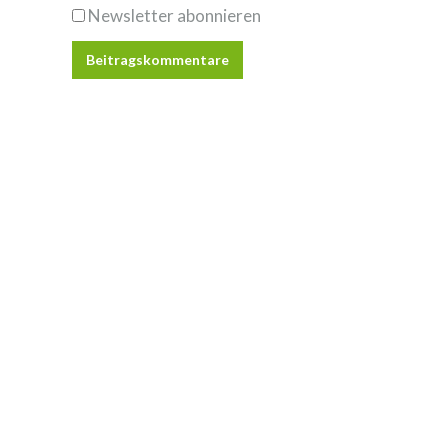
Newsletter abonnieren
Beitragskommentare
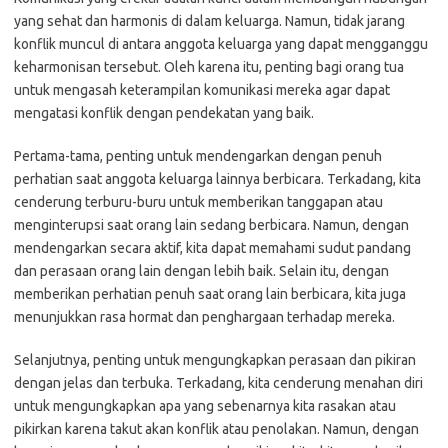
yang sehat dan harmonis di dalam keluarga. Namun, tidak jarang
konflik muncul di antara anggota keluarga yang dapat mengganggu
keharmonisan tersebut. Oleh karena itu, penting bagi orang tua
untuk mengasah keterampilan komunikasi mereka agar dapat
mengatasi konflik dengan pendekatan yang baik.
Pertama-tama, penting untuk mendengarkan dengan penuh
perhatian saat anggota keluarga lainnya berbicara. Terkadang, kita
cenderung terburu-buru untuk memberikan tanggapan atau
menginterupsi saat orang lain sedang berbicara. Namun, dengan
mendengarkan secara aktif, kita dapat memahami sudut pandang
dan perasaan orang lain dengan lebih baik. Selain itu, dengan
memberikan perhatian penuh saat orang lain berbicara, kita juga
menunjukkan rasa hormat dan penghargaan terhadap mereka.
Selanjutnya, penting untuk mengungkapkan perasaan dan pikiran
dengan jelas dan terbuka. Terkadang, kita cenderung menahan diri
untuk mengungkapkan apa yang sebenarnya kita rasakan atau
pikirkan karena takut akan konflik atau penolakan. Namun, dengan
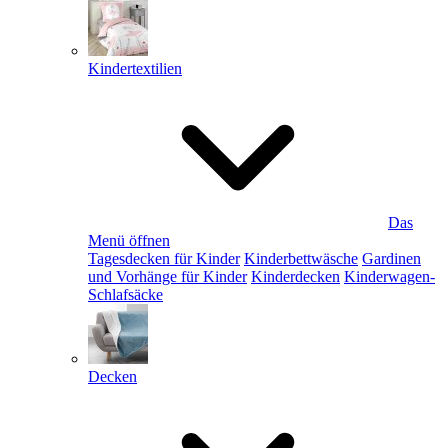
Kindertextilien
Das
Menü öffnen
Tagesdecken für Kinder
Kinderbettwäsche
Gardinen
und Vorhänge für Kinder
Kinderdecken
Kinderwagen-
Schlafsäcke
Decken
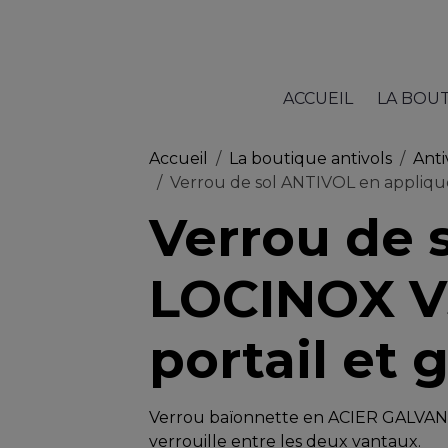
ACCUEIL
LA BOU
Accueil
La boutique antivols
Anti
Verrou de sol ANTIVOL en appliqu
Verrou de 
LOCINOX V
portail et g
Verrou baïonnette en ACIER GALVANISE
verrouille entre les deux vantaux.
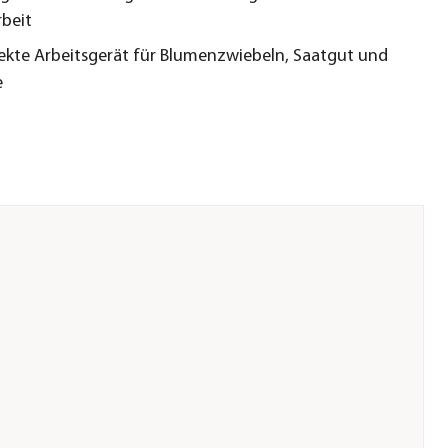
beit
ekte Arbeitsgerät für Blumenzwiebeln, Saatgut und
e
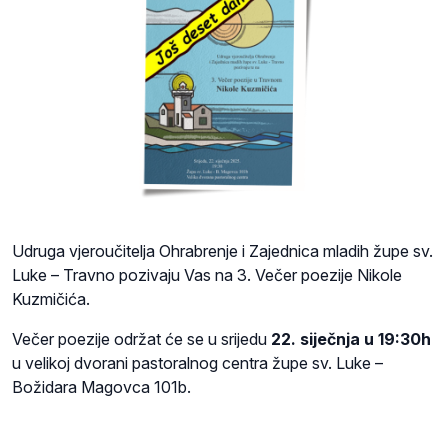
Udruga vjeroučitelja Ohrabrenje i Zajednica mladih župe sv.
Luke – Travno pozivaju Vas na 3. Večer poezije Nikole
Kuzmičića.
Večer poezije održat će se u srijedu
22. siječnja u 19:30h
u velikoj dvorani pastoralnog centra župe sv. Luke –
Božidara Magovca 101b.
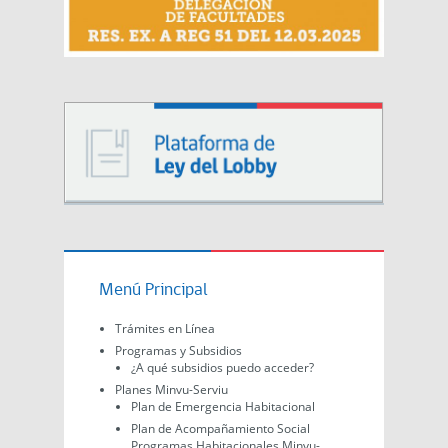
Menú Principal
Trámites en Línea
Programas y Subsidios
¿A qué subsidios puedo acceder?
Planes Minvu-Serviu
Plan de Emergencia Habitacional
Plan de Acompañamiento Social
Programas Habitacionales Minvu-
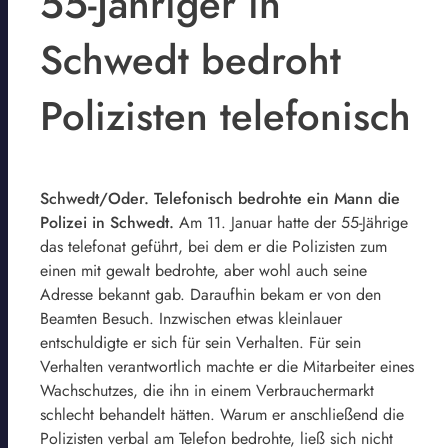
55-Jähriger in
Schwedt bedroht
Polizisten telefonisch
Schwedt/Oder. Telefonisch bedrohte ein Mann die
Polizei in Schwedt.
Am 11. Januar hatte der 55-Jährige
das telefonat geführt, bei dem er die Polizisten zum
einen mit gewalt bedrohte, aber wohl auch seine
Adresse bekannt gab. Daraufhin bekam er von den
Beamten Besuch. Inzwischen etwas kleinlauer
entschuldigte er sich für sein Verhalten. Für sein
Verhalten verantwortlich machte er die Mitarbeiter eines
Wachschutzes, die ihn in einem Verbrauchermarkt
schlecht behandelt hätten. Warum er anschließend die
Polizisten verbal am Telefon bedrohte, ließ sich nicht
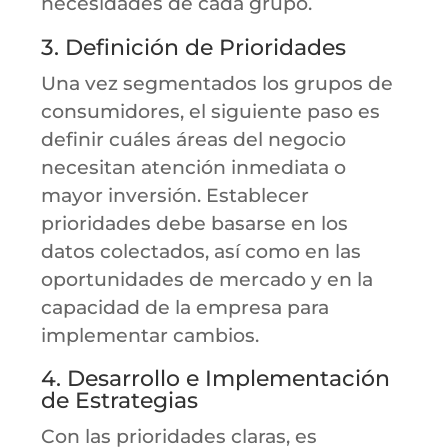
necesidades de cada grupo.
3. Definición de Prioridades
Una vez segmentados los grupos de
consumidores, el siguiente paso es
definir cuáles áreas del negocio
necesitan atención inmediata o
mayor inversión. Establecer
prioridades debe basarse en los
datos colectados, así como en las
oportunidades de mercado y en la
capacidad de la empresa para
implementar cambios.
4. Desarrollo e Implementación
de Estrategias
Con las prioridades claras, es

______________________________

Would you retype the listing above exactly, omitting its pictures?

Newsletter abonnieren
Beitragskommentare
yang sehat dan harmonis di dalam keluarga. Namun, tidak jarang
konflik muncul di antara anggota keluarga yang dapat mengganggu
keharmonisan tersebut. Oleh karena itu, penting bagi orang tua
untuk mengasah keterampilan komunikasi mereka agar dapat
mengatasi konflik dengan pendekatan yang baik.
Pertama-tama, penting untuk mendengarkan dengan penuh
perhatian saat anggota keluarga lainnya berbicara. Terkadang, kita
cenderung terburu-buru untuk memberikan tanggapan atau
menginterupsi saat orang lain sedang berbicara. Namun, dengan
mendengarkan secara aktif, kita dapat memahami sudut pandang
dan perasaan orang lain dengan lebih baik. Selain itu, dengan
memberikan perhatian penuh saat orang lain berbicara, kita juga
menunjukkan rasa hormat dan penghargaan terhadap mereka.
Selanjutnya, penting untuk mengungkapkan perasaan dan pikiran
dengan jelas dan terbuka. Terkadang, kita cenderung menahan diri
untuk mengungkapkan apa yang sebenarnya kita rasakan atau
pikirkan karena takut akan konflik atau penolakan. Namun, dengan
Kindertextilien
Das
Menü öffnen
Tagesdecken für Kinder
Kinderbettwäsche
Gardinen
und Vorhänge für Kinder
Kinderdecken
Kinderwagen-
Schlafsäcke
Decken
ACCUEIL
LA BOU
Accueil
La boutique antivols
Anti
Verrou de sol ANTIVOL en appliqu
Verrou de 
LOCINOX V
portail et g
Verrou baïonnette en ACIER GALVANISE
verrouille entre les deux vantaux.
beit
ekte Arbeitsgerät für Blumenzwiebeln, Saatgut und
e
Udruga vjeroučitelja Ohrabrenje i Zajednica mladih župe sv.
Luke – Travno pozivaju Vas na 3. Večer poezije Nikole
Kuzmičića.
Večer poezije održat će se u srijedu
22. siječnja u 19:30h
u velikoj dvorani pastoralnog centra župe sv. Luke –
Božidara Magovca 101b.
Menú Principal
Trámites en Línea
Programas y Subsidios
¿A qué subsidios puedo acceder?
Planes Minvu-Serviu
Plan de Emergencia Habitacional
Plan de Acompañamiento Social
Programas Habitacionales Minvu-
55-Jähriger in
Schwedt bedroht
Polizisten telefonisch
Schwedt/Oder. Telefonisch bedrohte ein Mann die
Polizei in Schwedt.
Am 11. Januar hatte der 55-Jährige
das telefonat geführt, bei dem er die Polizisten zum
einen mit gewalt bedrohte, aber wohl auch seine
Adresse bekannt gab. Daraufhin bekam er von den
Beamten Besuch. Inzwischen etwas kleinlauer
entschuldigte er sich für sein Verhalten. Für sein
Verhalten verantwortlich machte er die Mitarbeiter eines
Wachschutzes, die ihn in einem Verbrauchermarkt
schlecht behandelt hätten. Warum er anschließend die
Polizisten verbal am Telefon bedrohte, ließ sich nicht
necesidades de cada grupo.
3. Definición de Prioridades
Una vez segmentados los grupos de
consumidores, el siguiente paso es
definir cuáles áreas del negocio
necesitan atención inmediata o
mayor inversión. Establecer
prioridades debe basarse en los
datos colectados, así como en las
oportunidades de mercado y en la
capacidad de la empresa para
implementar cambios.
4. Desarrollo e Implementación
de Estrategias
Con las prioridades claras, es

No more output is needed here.